PROBLEM DETAILS: In the entries below, find the line with "DYA Gipuzkoa (316, 689)" and the line with "Akceptuj wszystkie (588, 2534)". Print those two and everything between them exactly, and nothing else.

━━━━━ INFORMATION SHOWN

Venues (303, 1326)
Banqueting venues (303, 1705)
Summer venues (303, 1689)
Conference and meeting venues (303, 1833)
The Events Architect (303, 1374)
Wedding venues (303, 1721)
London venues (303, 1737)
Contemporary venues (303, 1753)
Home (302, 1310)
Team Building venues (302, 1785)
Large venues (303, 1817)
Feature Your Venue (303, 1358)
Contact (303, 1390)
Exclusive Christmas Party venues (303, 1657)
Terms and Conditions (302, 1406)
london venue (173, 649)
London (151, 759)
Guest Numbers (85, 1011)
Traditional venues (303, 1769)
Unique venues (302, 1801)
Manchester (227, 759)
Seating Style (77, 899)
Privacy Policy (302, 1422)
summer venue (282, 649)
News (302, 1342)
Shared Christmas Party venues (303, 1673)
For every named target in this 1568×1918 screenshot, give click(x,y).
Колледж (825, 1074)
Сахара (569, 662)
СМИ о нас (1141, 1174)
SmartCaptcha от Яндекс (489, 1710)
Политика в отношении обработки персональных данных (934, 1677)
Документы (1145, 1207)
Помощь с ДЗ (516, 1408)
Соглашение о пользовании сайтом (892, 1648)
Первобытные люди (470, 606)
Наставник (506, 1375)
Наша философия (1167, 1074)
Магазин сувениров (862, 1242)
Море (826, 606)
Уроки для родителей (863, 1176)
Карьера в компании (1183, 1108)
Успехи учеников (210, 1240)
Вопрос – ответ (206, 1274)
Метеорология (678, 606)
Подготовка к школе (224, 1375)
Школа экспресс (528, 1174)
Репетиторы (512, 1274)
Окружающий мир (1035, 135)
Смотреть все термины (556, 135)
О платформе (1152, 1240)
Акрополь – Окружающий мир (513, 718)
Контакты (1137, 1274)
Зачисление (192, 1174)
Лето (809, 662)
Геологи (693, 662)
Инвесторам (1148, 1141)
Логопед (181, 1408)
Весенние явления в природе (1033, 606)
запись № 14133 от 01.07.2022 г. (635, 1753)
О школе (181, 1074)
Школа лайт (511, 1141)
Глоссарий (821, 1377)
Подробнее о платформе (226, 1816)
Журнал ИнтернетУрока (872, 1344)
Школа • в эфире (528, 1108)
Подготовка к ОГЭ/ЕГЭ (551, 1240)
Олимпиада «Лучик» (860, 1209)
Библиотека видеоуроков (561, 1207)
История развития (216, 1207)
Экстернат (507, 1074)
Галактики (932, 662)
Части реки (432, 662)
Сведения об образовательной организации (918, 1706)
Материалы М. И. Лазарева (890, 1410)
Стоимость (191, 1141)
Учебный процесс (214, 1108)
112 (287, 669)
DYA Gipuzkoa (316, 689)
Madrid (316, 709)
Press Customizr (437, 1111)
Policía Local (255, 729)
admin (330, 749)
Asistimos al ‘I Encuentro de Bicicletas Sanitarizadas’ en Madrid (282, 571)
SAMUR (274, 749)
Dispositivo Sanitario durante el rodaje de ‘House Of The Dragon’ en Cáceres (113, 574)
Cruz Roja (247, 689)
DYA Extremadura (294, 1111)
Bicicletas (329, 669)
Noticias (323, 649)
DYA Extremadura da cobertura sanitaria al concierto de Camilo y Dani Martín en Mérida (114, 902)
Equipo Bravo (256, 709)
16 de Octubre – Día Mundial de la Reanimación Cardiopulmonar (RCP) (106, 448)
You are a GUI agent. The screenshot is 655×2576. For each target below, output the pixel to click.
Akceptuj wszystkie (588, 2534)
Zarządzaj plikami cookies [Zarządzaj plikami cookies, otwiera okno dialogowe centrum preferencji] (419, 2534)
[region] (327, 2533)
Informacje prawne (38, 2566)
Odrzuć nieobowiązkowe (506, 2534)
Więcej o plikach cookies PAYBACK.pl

━━━━━━━━━━

TASK RESPONSE:
DYA Gipuzkoa (316, 689)
Madrid (316, 709)
Press Customizr (437, 1111)
Policía Local (255, 729)
admin (330, 749)
Asistimos al ‘I Encuentro de Bicicletas Sanitarizadas’ en Madrid (282, 571)
SAMUR (274, 749)
Dispositivo Sanitario durante el rodaje de ‘House Of The Dragon’ en Cáceres (113, 574)
Cruz Roja (247, 689)
DYA Extremadura (294, 1111)
Bicicletas (329, 669)
Noticias (323, 649)
DYA Extremadura da cobertura sanitaria al concierto de Camilo y Dani Martín en Mérida (114, 902)
Equipo Bravo (256, 709)
16 de Octubre – Día Mundial de la Reanimación Cardiopulmonar (RCP) (106, 448)
You are a GUI agent. The screenshot is 655×2576. For each target below, output the pixel to click.
Akceptuj wszystkie (588, 2534)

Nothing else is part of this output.